Category: Çizgi Roman

www.rob389.com ve Nostalji

Uzun bekleyiş bitmiş. Godot’yu bekleyenler bile sıkılıp gittiydi.

***

Seda(=Rob) sabah 10 civarlarında mail atmış, ben şimdi görüyorum, Robinson Crusoe 389’un sitesi en sonunda açılmış (biz sinsi betacılar zaten bir süredir girip bakabiliyorduk, hohoho). Bu websitesinin açılma hikayesi de sanırım başlı başına bir hikaye olabilir (şu oyun ve donanım forumlarında kâdim ve epic olarak adlandırılanlardan). Ben Robinson’a ilk girdiğim günü çok net hatırlamıyorum, ama zaman aralığından eminim, ortaokula, daha doğrusu hazırlığa, başlamışım Almanca notlarım kötü, bir sürü haytayla her gün Alman Lisesi’nde sözde Almanca kursuna gidiyoruz. Tramvaya para vermek istemediğimde (ki tramvaya hep koşarak, kan ter içerisinde yetişmem de o yaza dair hatırladığım az şeyden biri), ya da McDonalds’a gidecek olduğumda (akbilim bitince bana her defasında otobüs bileti veren arkadaşımın ismini de uzun süre önce unuttum), önünden geçerdim. Bir gün de içeri girmiş olmalıyım, on yılı geçmiş. O yaz bir şey aldım mı, hatırlamıyorum. Ama muhtmelen bir şey alacak param zaten yoktu. Fakat sonraları, FRP ve çizgi romanlara ilgim arttıkça daha sık uğramaya başladığımdan eminim, hatta Gerekli Şeyler’e isyan ettiğimi ve Rob’a daha sık uğrar olduğumu hatırlıyorum – Rob’da kitaplar üzerlerindeki fiyatlara satılırken; Gerekli Şeyler’de Amerikan Doları fiyatının yanındaki Kanada Doları Amerikan Doları’na çevrilip satılıyordu, 1/3 bir artış, ama dolar 500-600 bin. Orta 2’de Paul Auster’ın Mr. Vertigo, aldığım çizgi roman veya fantasik edebiyat olmayan ilk kitap herhalde (gerçi kitabın kendisi bir çok fantastik öğe batındırıyor). Taa o zamanlar bir web sitesi fikri çoktandır vardı. Kasanın yanında bir not defterine internet sitesi açılınca bilgilendirilmek için e-postamı yazdığımı hatırlıyorum.

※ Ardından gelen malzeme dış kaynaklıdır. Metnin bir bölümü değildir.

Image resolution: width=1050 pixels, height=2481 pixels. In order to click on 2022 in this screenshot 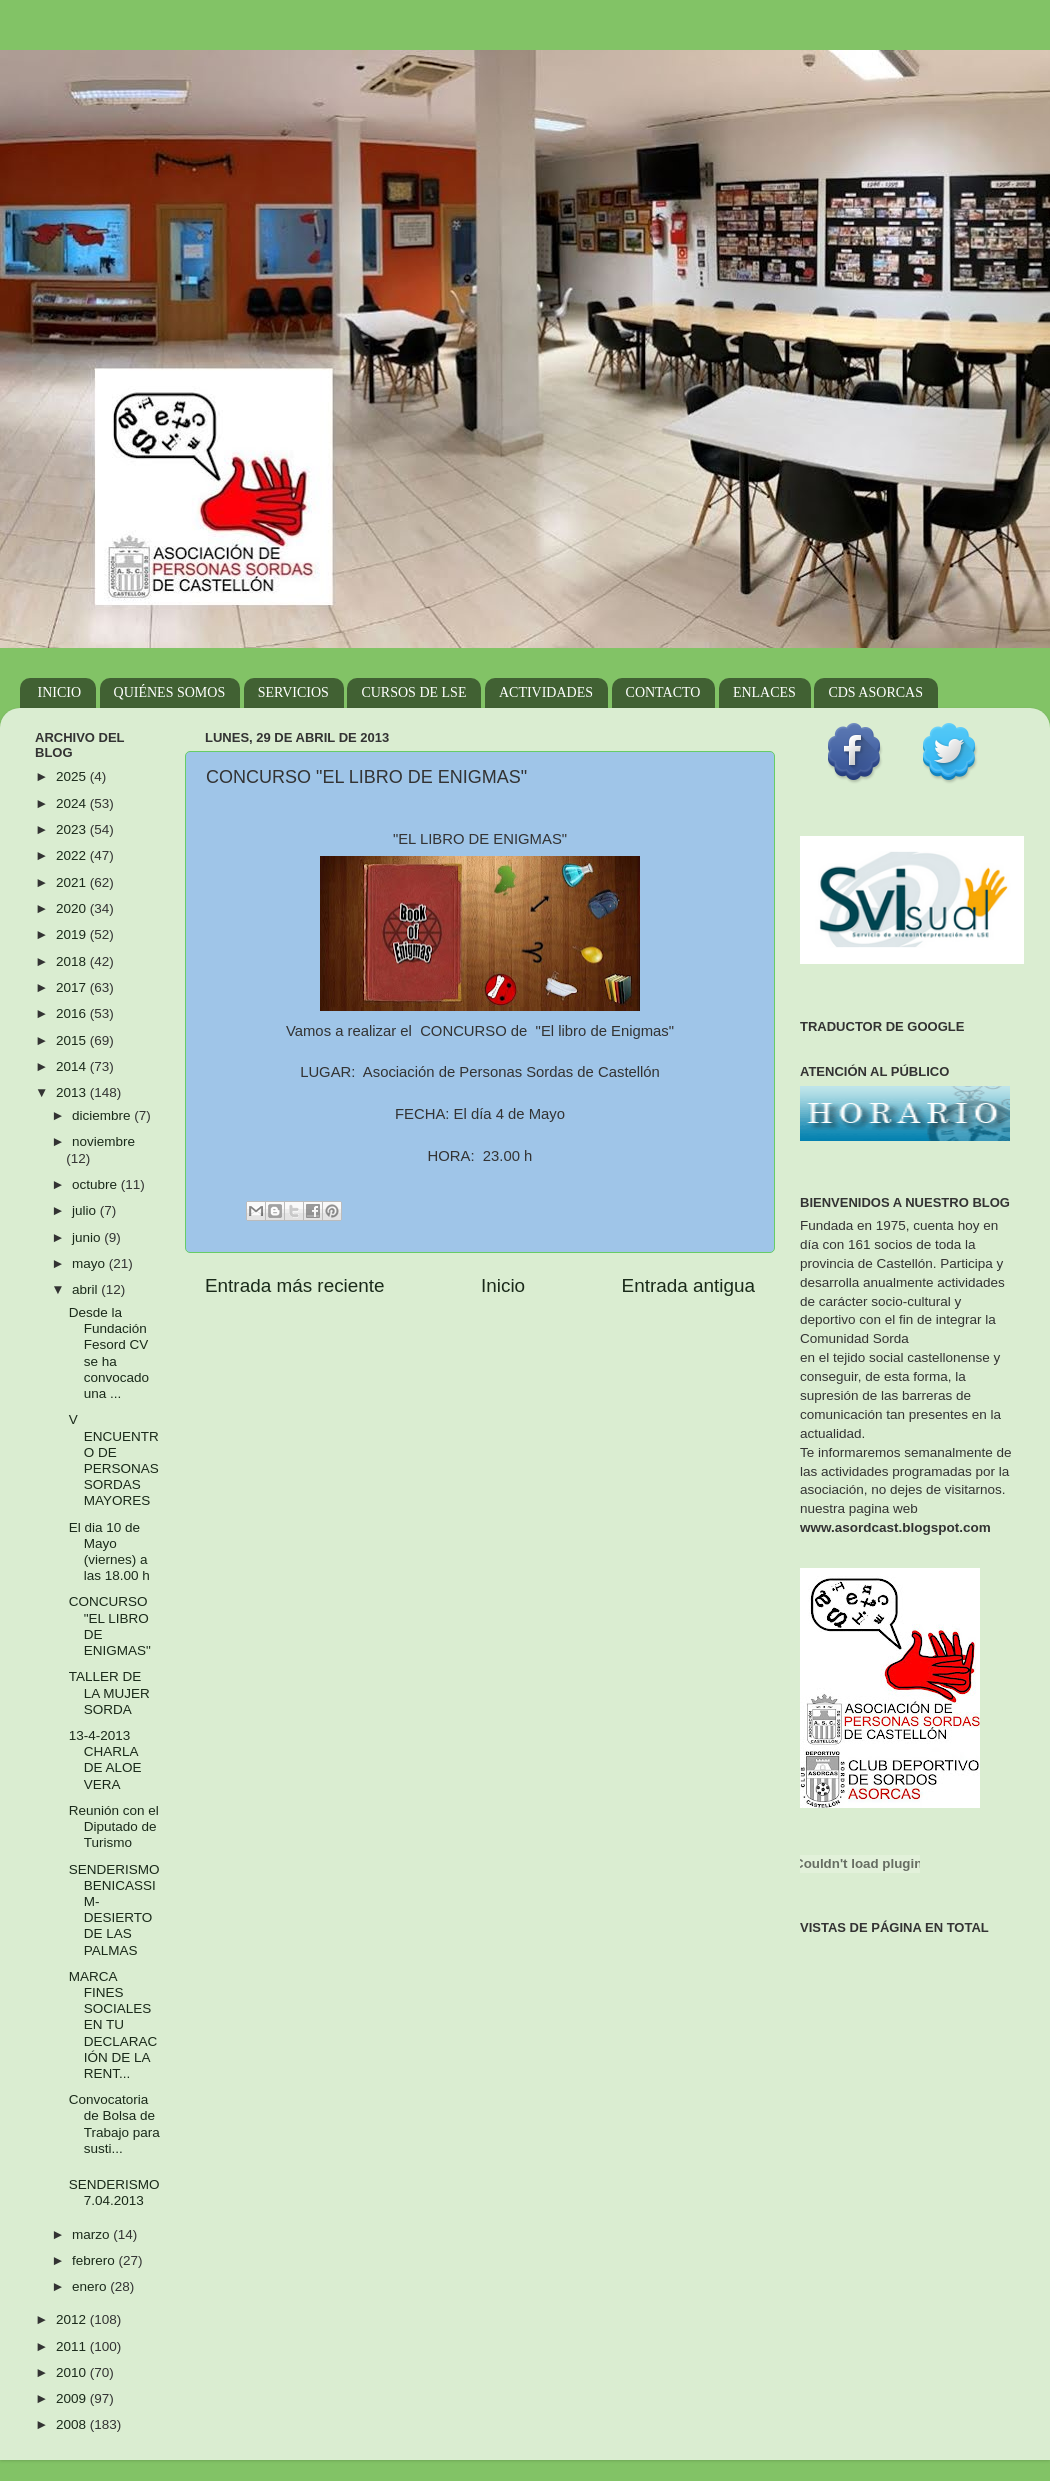 , I will do `click(73, 855)`.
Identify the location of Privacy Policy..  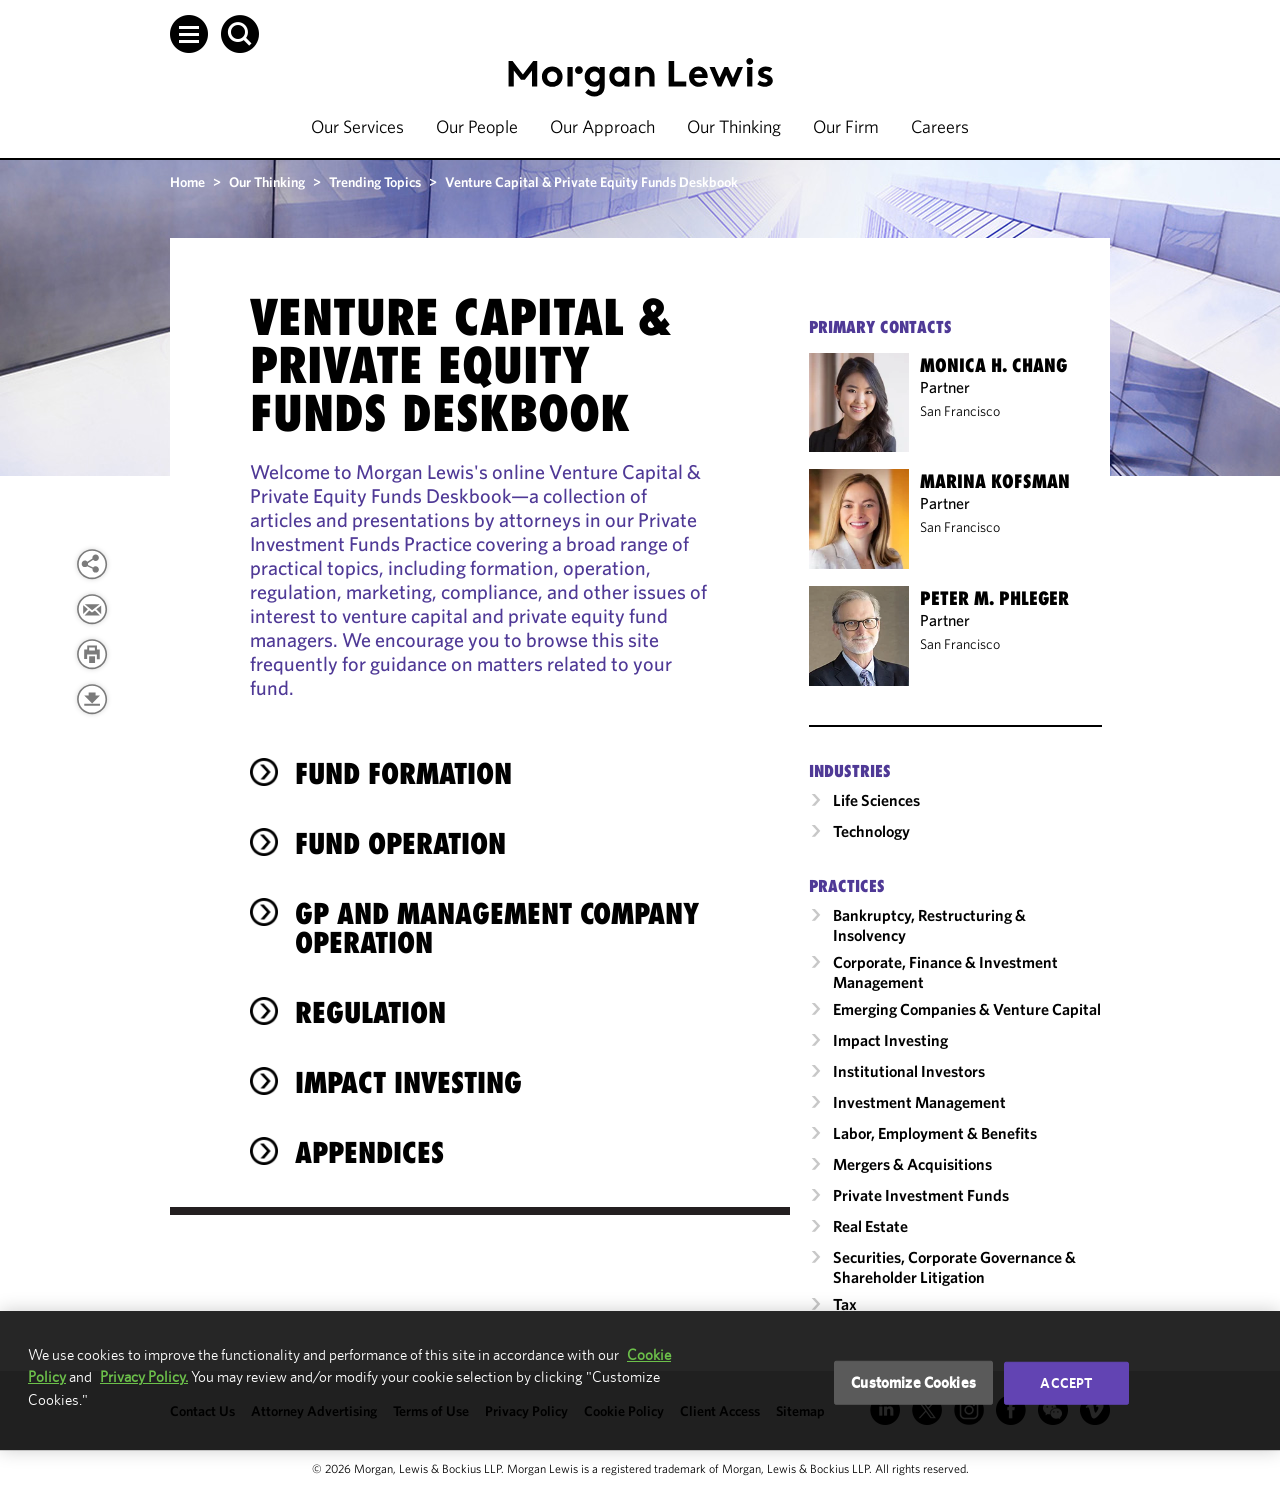 (144, 1376).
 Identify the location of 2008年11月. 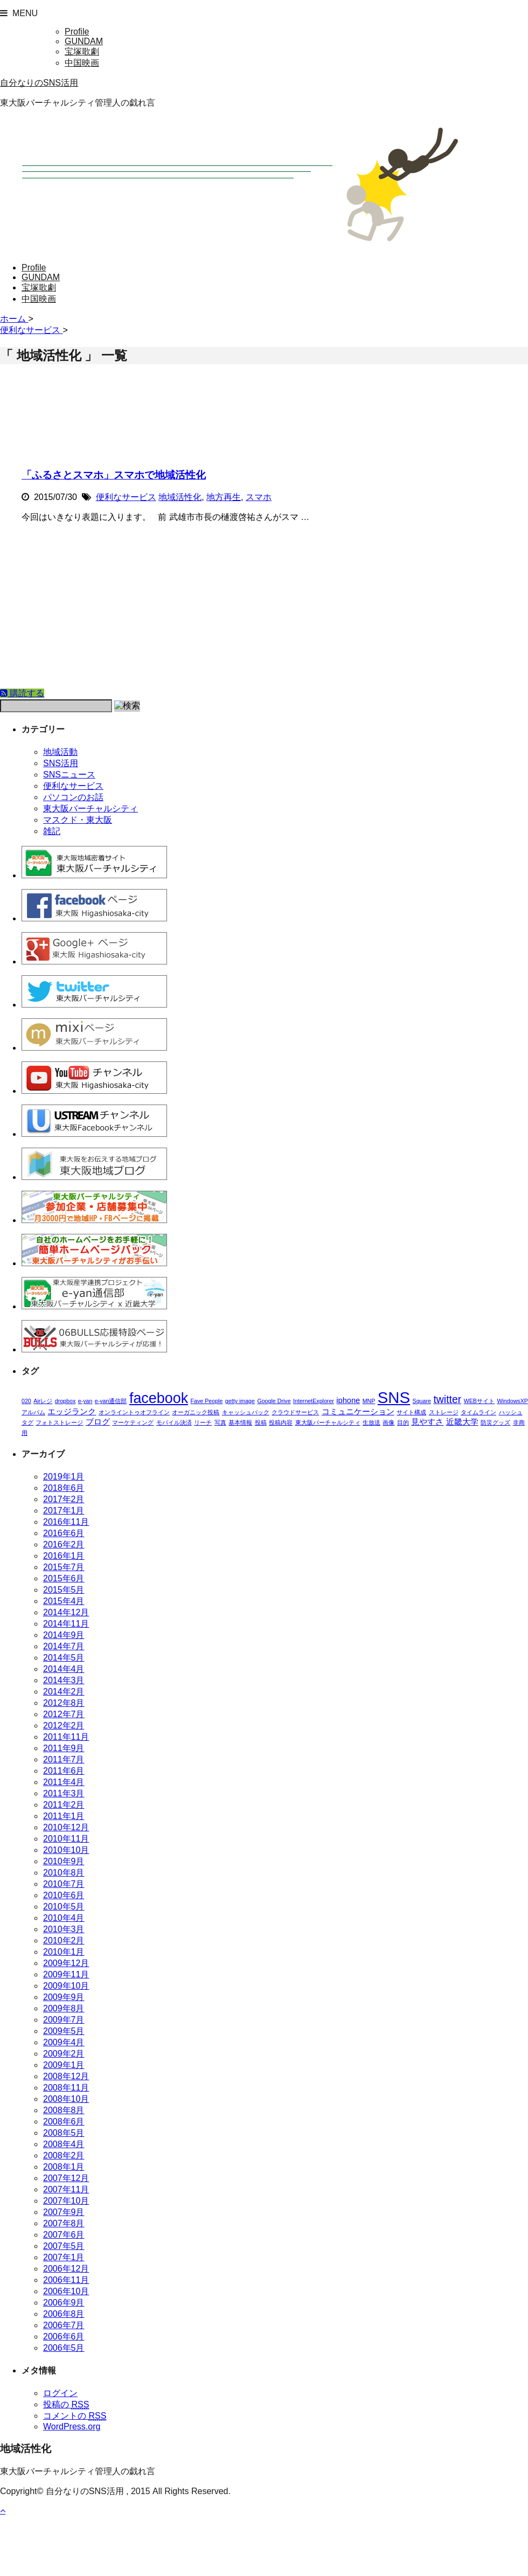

Ben de büyüdükçe, Mr. Vertigo’ya pek de benzemeyen bir şekilde, sürekli bir şeyler yapmayı kafayı koyup da erteleyince, bir yandan Robinson’un websitesi de ilginç bir şekilde hep ertelenmeye başladı. Ben şunu şunu yapayım/okuyayım/izleyeyim/yazayım deyip de bir sürüsünü gerçekleştiremedim, Robinson için de işler pek iyi gitmedi: yıllar boyunca kitapların kapakları tarandı, siteyle uğraşan insanlar işten ayrıldı vs. Her seferinde “Çok yakında site açılıyor” açıklamaları da eksik olmadı. Fakat geçen ay Seda sitenin betasını yolladığında beni kişisel bir korku sardı, şimdi ise site açılmış. E, o zaman, rahatlıkla söyleyebilirim ki foyam ortaya çıktı. Daha da kötüsü bir anlamda bu benim için en sonunda artık büyümüş olduğum anlamına da geliyor mu, tam da üniversiteden mezun olmuşken? Sanırım evet. Maalesef bir kitap karakterine, onun üzerinden de bir devlete benzeşip bir Jameson’cı bir ulusal alegori içinde kendimi bulup avutamıyorum, fakat bir kitaptan ziyade kitapçıya benzemek mümkün değil mi? E ama yazarın öldüğüne inanmıştık?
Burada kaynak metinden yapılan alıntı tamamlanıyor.